In HONG KONG, the Hang Seng Index dropped 1.4% to 27230.86, while the Hang Seng China Enterprises Index declined 0.7% to 16027.69.

Cheung Kong (Holdings) fell 3.4% as a group of holders sold HK$4.71 billion ($603.2 million)cq of shares in the property firm at a 3.8% discount to Wednesday's close.

China Petroleum & Chemical Corp., Sinopec, fell 6.4% and power utility Huaneng Power International slumped 4.9% after the Chinese government late Wednesday moved to freeze regulated prices of energy and other utilities to control inflation. In Shanghai, where the companies' yuan-denominated Class A shares are traded, Sinopec fell 2.8% and Huaneng Power declined 3%.

In SHANGHAI, the Shanghai Composite Index, which tracks both Class A shares and foreign-currency Class B shares, rose 0.4% to 5456.54.

In MUMBAI, India's benchmark Sensitive Index fell 1.4% to 20582.08. Technology shares fell on fears Infosys's earnings will be lower than expected. Infosys lost 3.2%. Tata Motors shed 2.8%, reversing early gains on the launch of its new small car, the Nano.

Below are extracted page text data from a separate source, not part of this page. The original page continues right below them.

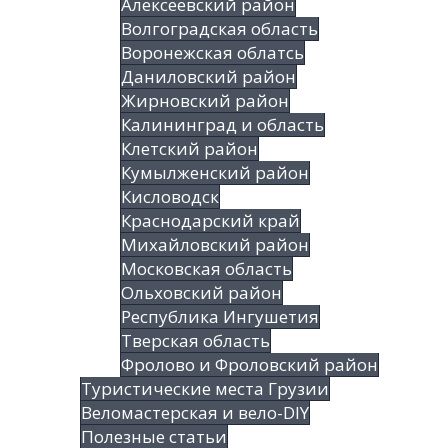
Алексеевский район
Волгоградская облаcть
Воронежская облатсь
Даниловский район
Жирновский район
Калининград и область
Клетский район
Кумылженский район
Кисловодск
Краснодарский край
Михайловский район
Московская область
Ольховский район
Республика Ингушетия
Тверская область
Фролово и Фроловский район
Туристические места Грузии
Веломастерская и вело-DIY
Полезные статьи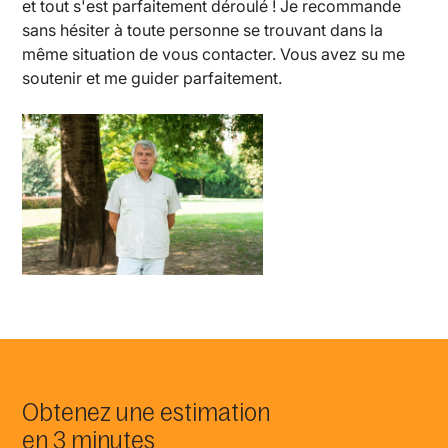
et tout s'est parfaitement déroulé ! Je recommande
sans hésiter à toute personne se trouvant dans la
même situation de vous contacter. Vous avez su me
soutenir et me guider parfaitement.
Obtenez une estimation
en 3 minutes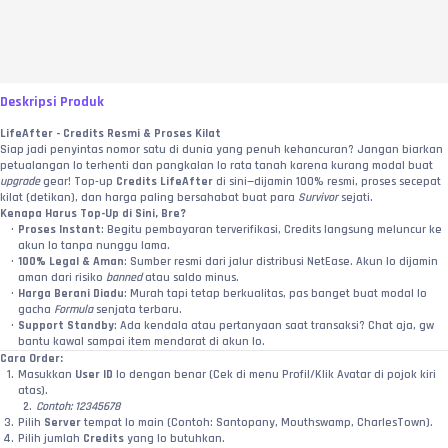
Deskripsi Produk
LifeAfter - Credits Resmi & Proses Kilat
Siap jadi penyintas nomor satu di dunia yang penuh kehancuran? Jangan biarkan 
petualangan lo terhenti dan pangkalan lo rata tanah karena kurang modal buat 
upgrade
 gear! Top-up 
Credits LifeAfter
 di sini—dijamin 100% resmi, proses secepat 
kilat (detikan), dan harga paling bersahabat buat para 
Survivor
 sejati.
Kenapa Harus Top-Up di Sini, Bre?
Proses Instant
: Begitu pembayaran terverifikasi, Credits langsung meluncur ke 
akun lo tanpa nunggu lama.
100% Legal & Aman
: Sumber resmi dari jalur distribusi NetEase. Akun lo dijamin 
aman dari risiko 
banned
 atau saldo minus.
Harga Berani Diadu
: Murah tapi tetap berkualitas, pas banget buat modal lo 
gacha 
Formula
 senjata terbaru.
Support Standby
: Ada kendala atau pertanyaan saat transaksi? Chat aja, gw 
bantu kawal sampai item mendarat di akun lo.
Cara Order:
Masukkan 
User ID
 lo dengan benar (Cek di menu Profil/Klik Avatar di pojok kiri 
atas).
Contoh: 12345678
Pilih 
Server
 tempat lo main (Contoh: Santopany, Mouthswamp, CharlesTown).
Pilih jumlah 
Credits
 yang lo butuhkan.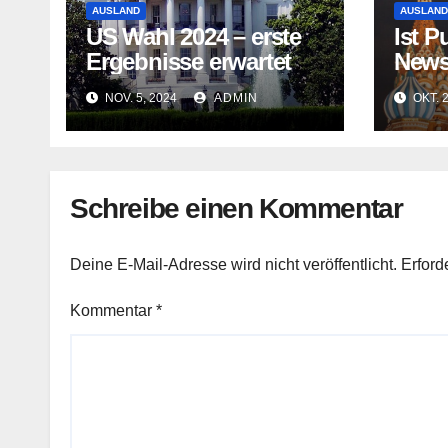
AUSLAND
AUSLAND
US Wahl 2024 – erste
Ist P
Ergebnisse erwartet
News
Kanal
NOV. 5, 2024
ADMIN
OKT. 
Schreibe einen Kommentar
Deine E-Mail-Adresse wird nicht veröffentlicht.
Erford
Kommentar
*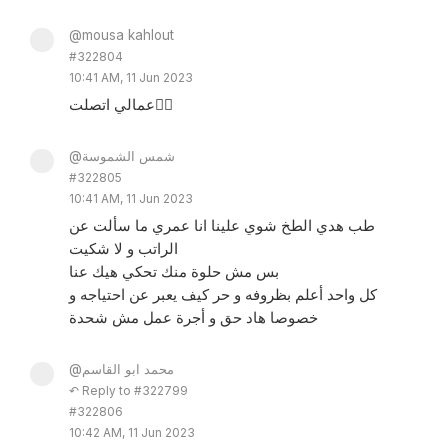
@mousa kahlout
#322804
10:41 AM, 11 Jun 2023
عمالي اتصلت🤷‍♂️
@شمس الشموسة
#322805
10:41 AM, 11 Jun 2023
طب هدي الطخ شوي علينا انا عمري ما سألت عن
الراتب و لا شكيت
بس مش حلوة منك تحكي هيك عنا
كل واحد أعلم بظروفه و حر كيف يعبر عن احتياجه و
خصوصا هاد حق و أجرة عمل مش شحدة
@محمد ابو القاسم
↶ Reply to #322799
#322806
10:42 AM, 11 Jun 2023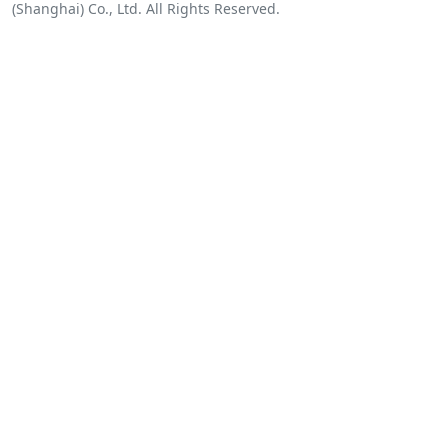
(Shanghai) Co., Ltd. All Rights Reserved.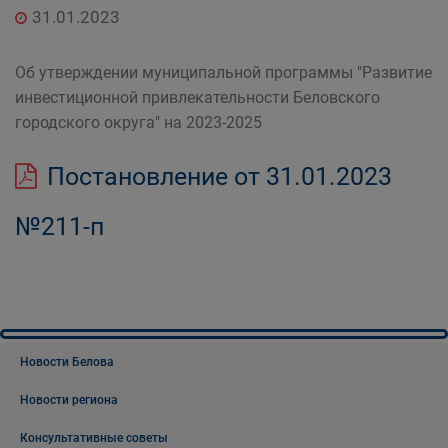
31.01.2023
Об утверждении муниципальной программы "Развитие
инвестиционной привлекательности Беловского
городского округа" на 2023-2025
Постановление от 31.01.2023
№211-п
Новости Белова
Новости региона
Консультативные советы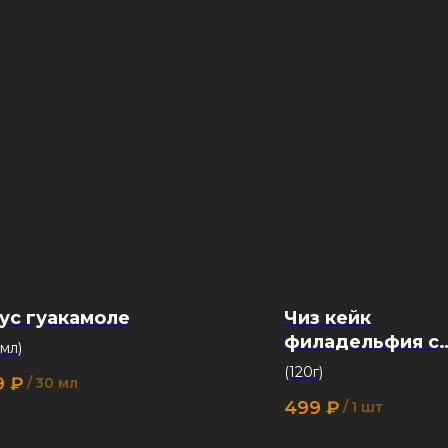
ус гуакамоле
Чиз кейк
филадельфия с
 мл)
сезонными ягод
(120г)
9
₽
/
30 мл
499
₽
/
1 шт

Australia's S&P/ASX 200 index slipped 0.1% to 6078.70, its fourth straight decline. Losses for the year reached 4.1%. Alumina dropped 2.5% after the aluminum producer cut its full-year earnings forecast by 17%, citing lower aluminum prices, higher costs and a stronger Australian currency.

---

V. Phani Kumar contributed to this article.